#### Exercise prompt
Print all the data that follows exactly, images excluded.

#### Input
^^^^
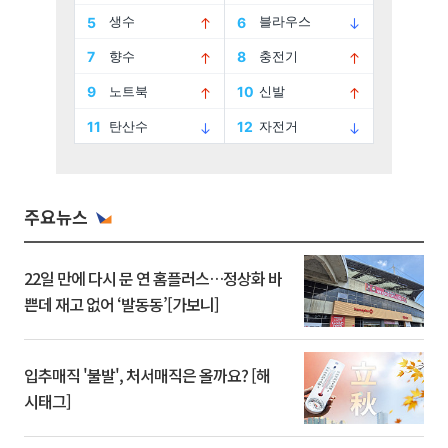
주요뉴스
22일 만에 다시 문 연 홈플러스…정상화 바
쁜데 재고 없어 ‘발동동’[가보니]
입추매직 '불발', 처서매직은 올까요? [해
시태그]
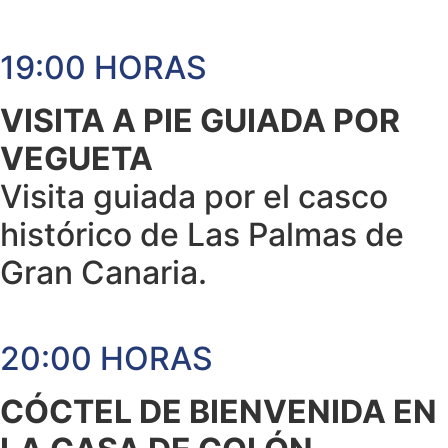
19:00 HORAS
VISITA A PIE GUIADA POR
VEGUETA
Visita guiada por el casco
histórico de Las Palmas de
Gran Canaria.
20:00 HORAS
CÓCTEL DE BIENVENIDA EN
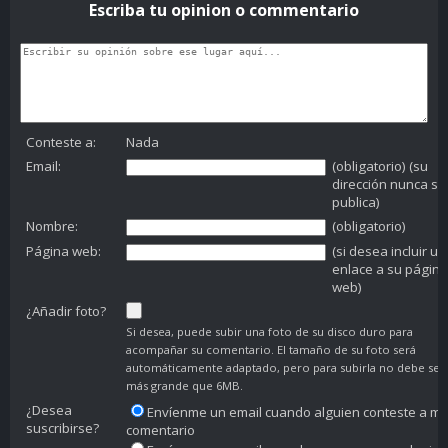
Escriba tu opinion o commentario
Conteste a:
Nada
Email:
(obligatorio) (su
dirección nunca se
publica)
Nombre:
(obligatorio)
Página web:
(si desea incluir un
enlace a su página
web)
¿Añadir foto?
Si desea, puede subir una foto de su disco duro para
acompañar su comentario. El tamaño de su foto será
automáticamente adaptado, pero para subirla no debe ser
más grande que 6MB.
¿Desea
Envíenme un email cuando alguien conteste a mi
suscribirse?
comentario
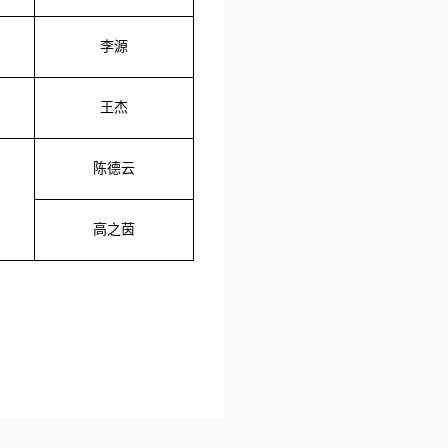
李源
王杰
陈德云
高之茵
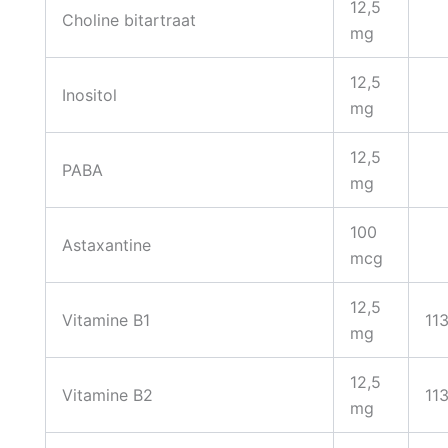
12,5
Choline bitartraat
mg
12,5
Inositol
mg
12,5
PABA
mg
100
Astaxantine
mcg
12,5
Vitamine B1
11
mg
12,5
Vitamine B2
11
mg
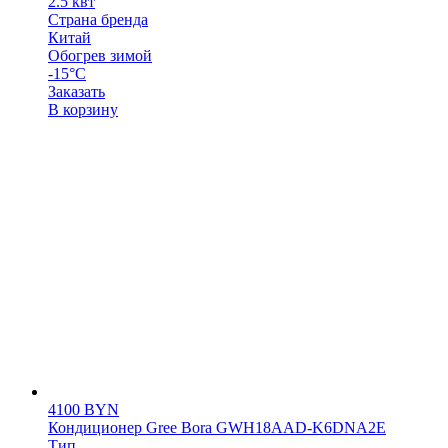
2.5 квт
Страна бренда
Китай
Обогрев зимой
-15°С
Заказать
В корзину
4100
BYN
Кондиционер Gree Bora GWH18AAD-K6DNA2E
Тип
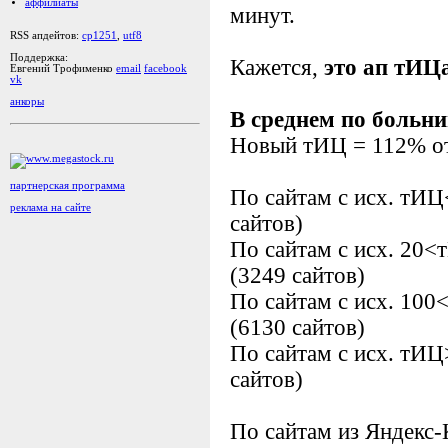
аффилиаты
минут.
RSS апдейтов:
cp1251
,
utf8
Поддержка:
Кажется,
это ап тИЦ
Евгений Трофименко
email
facebook
vk
анкоры
В среднем по больни
Новый тИЦ = 112% от 
партнерская программа
По сайтам с исх. тИ
реклама на сайте
сайтов)
По сайтам с исх. 20
(3249 сайтов)
По сайтам с исх. 10
(6130 сайтов)
По сайтам с исх. тИ
сайтов)
По сайтам из Яндекс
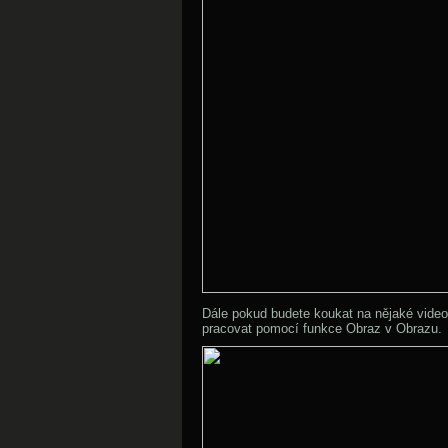
Dále pokud budete koukat na nějaké video,
pracovat pomocí funkce Obraz v Obrazu.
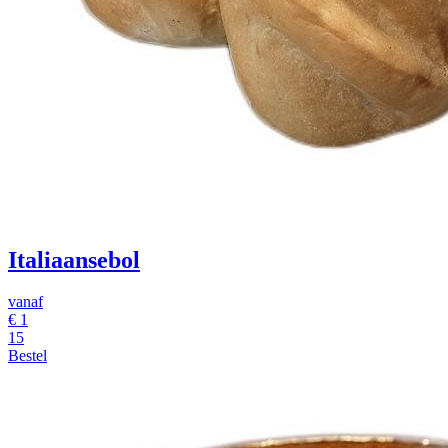
Italiaansebol
vanaf
€
1
15
Bestel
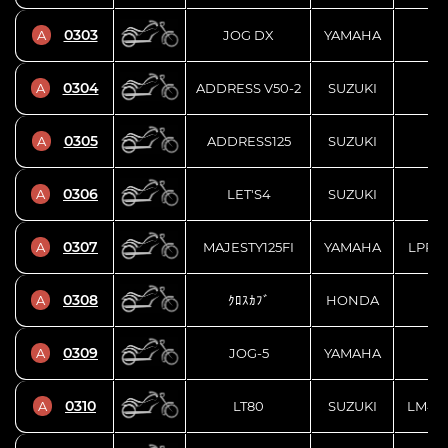
0303
A
JOG DX
YAMAHA
SA
0304
A
ADDRESS V50-2
SUZUKI
CA
0305
A
ADDRESS125
SUZUKI
DT
0306
A
LET'S4
SUZUKI
CA
0307
A
MAJESTY125FI
YAMAHA
LPRSE
0308
A
ｸﾛｽｶﾌﾞ
HONDA
JA
0309
A
JOG-5
YAMAHA
SA
0310
A
LT80
SUZUKI
LM4AC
^^^^
#### Result
주요뉴스
22일 만에 다시 문 연 홈플러스…정상화 바
쁜데 재고 없어 ‘발동동’[가보니]
입추매직 '불발', 처서매직은 올까요? [해
시태그]
19:00 HORAS
VISITA A PIE GUIADA POR
VEGUETA
Visita guiada por el casco
histórico de Las Palmas de
Gran Canaria.
20:00 HORAS
CÓCTEL DE BIENVENIDA EN
Escriba tu opinion o commentario
Conteste a:
Nada
Email:
(obligatorio) (su
dirección nunca se
publica)
Nombre:
(obligatorio)
Página web:
(si desea incluir un
enlace a su página
web)
¿Añadir foto?
Si desea, puede subir una foto de su disco duro para
acompañar su comentario. El tamaño de su foto será
automáticamente adaptado, pero para subirla no debe ser
más grande que 6MB.
¿Desea
Envíenme un email cuando alguien conteste a mi
suscribirse?
comentario
李源
王杰
陈德云
高之茵
12,5
Choline bitartraat
mg
12,5
Inositol
mg
12,5
PABA
mg
100
Astaxantine
mcg
12,5
Vitamine B1
11
mg
12,5
Vitamine B2
11
mg
2.5 квт
Страна бренда
Китай
Обогрев зимой
-15°С
Заказать
В корзину
4100
BYN
Кондиционер Gree Bora GWH18AAD-K6DNA2E
Тип
аффилиаты
минут.
RSS апдейтов:
cp1251
,
utf8
Поддержка:
Кажется,
это ап тИЦ
Евгений Трофименко
email
facebook
vk
анкоры
В среднем по больни
Новый тИЦ = 112% от 
партнерская программа
По сайтам с исх. тИ
реклама на сайте
сайтов)
По сайтам с исх. 20
(3249 сайтов)
По сайтам с исх. 10
(6130 сайтов)
По сайтам с исх. тИ
сайтов)
По сайтам из Яндекс
Dále pokud budete koukat na nějaké video,
pracovat pomocí funkce Obraz v Obrazu.
Italiaansebol
vanaf
€
1
15
Bestel
0303
A
JOG DX
YAMAHA
SA
0304
A
ADDRESS V50-2
SUZUKI
CA
0305
A
ADDRESS125
SUZUKI
DT
0306
A
LET'S4
SUZUKI
CA
0307
A
MAJESTY125FI
YAMAHA
LPRSE
0308
A
ｸﾛｽｶﾌﾞ
HONDA
JA
0309
A
JOG-5
YAMAHA
SA
0310
A
LT80
SUZUKI
LM4AC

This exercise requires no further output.